> [ASSIGNMENT]: When you answer, give every record back exactly as written.

> [DATA TO USE]:
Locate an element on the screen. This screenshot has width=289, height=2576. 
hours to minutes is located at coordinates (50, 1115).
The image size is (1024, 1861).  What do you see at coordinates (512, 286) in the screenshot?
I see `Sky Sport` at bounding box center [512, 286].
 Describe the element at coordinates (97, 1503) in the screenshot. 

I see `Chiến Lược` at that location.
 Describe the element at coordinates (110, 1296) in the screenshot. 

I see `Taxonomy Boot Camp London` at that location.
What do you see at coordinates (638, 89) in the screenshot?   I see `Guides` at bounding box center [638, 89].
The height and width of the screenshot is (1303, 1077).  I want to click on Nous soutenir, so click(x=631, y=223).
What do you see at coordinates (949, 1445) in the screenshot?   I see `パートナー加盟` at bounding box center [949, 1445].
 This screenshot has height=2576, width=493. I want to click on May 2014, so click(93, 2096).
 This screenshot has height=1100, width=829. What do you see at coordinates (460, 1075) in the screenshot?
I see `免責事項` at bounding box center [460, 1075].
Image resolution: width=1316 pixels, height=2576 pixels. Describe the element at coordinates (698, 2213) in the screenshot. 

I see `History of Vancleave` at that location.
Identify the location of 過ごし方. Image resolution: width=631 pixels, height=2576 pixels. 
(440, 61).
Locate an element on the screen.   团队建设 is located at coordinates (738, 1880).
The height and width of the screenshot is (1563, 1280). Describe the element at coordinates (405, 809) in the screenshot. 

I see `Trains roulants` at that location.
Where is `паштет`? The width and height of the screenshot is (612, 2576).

> [REPLY TO THE EXERCISE]:
Locate an element on the screen. This screenshot has width=289, height=2576. 
hours to minutes is located at coordinates (50, 1115).
The image size is (1024, 1861).  What do you see at coordinates (512, 286) in the screenshot?
I see `Sky Sport` at bounding box center [512, 286].
 Describe the element at coordinates (97, 1503) in the screenshot. 

I see `Chiến Lược` at that location.
 Describe the element at coordinates (110, 1296) in the screenshot. 

I see `Taxonomy Boot Camp London` at that location.
What do you see at coordinates (638, 89) in the screenshot?   I see `Guides` at bounding box center [638, 89].
The height and width of the screenshot is (1303, 1077).  I want to click on Nous soutenir, so click(x=631, y=223).
What do you see at coordinates (949, 1445) in the screenshot?   I see `パートナー加盟` at bounding box center [949, 1445].
 This screenshot has height=2576, width=493. I want to click on May 2014, so click(93, 2096).
 This screenshot has height=1100, width=829. What do you see at coordinates (460, 1075) in the screenshot?
I see `免責事項` at bounding box center [460, 1075].
Image resolution: width=1316 pixels, height=2576 pixels. Describe the element at coordinates (698, 2213) in the screenshot. 

I see `History of Vancleave` at that location.
Identify the location of 過ごし方. Image resolution: width=631 pixels, height=2576 pixels. 
(440, 61).
Locate an element on the screen.   团队建设 is located at coordinates (738, 1880).
The height and width of the screenshot is (1563, 1280). Describe the element at coordinates (405, 809) in the screenshot. 

I see `Trains roulants` at that location.
Where is `паштет`? The width and height of the screenshot is (612, 2576).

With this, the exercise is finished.